From the listing below, please restate exactly the lines beginning at the one with "40 x 30 cm), 2022" and ending at the one with "werden. Für alle", both included, and skip the pictures.
── SOURCE INFORMATION
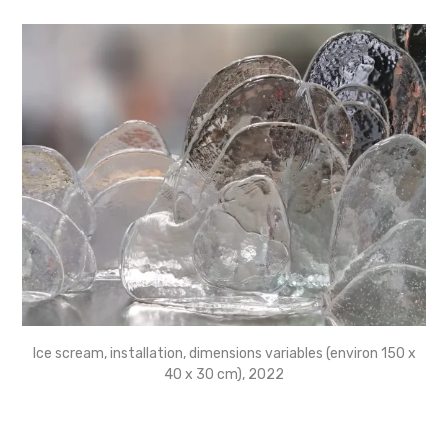
Ice scream, installation, dimensions variables (environ 150 x
40 x 30 cm), 2022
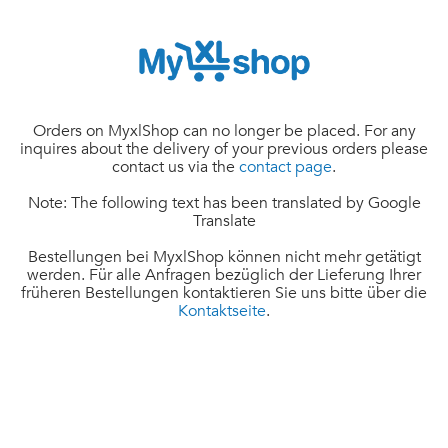
Orders on MyxlShop can no longer be placed. For any
inquires about the delivery of your previous orders please
contact us via the
contact page
.
Note: The following text has been translated by Google
Translate
Bestellungen bei MyxlShop können nicht mehr getätigt
werden. Für alle Anfragen bezüglich der Lieferung Ihrer
früheren Bestellungen kontaktieren Sie uns bitte über die
Kontaktseite
.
────
■ REPLY TO THE TASK:
40 x 30 cm), 2022
Orders on MyxlShop can no longer be placed. For any
inquires about the delivery of your previous orders please
contact us via the
contact page
.
Note: The following text has been translated by Google
Translate
Bestellungen bei MyxlShop können nicht mehr getätigt
werden. Für alle Anfragen bezüglich der Lieferung Ihrer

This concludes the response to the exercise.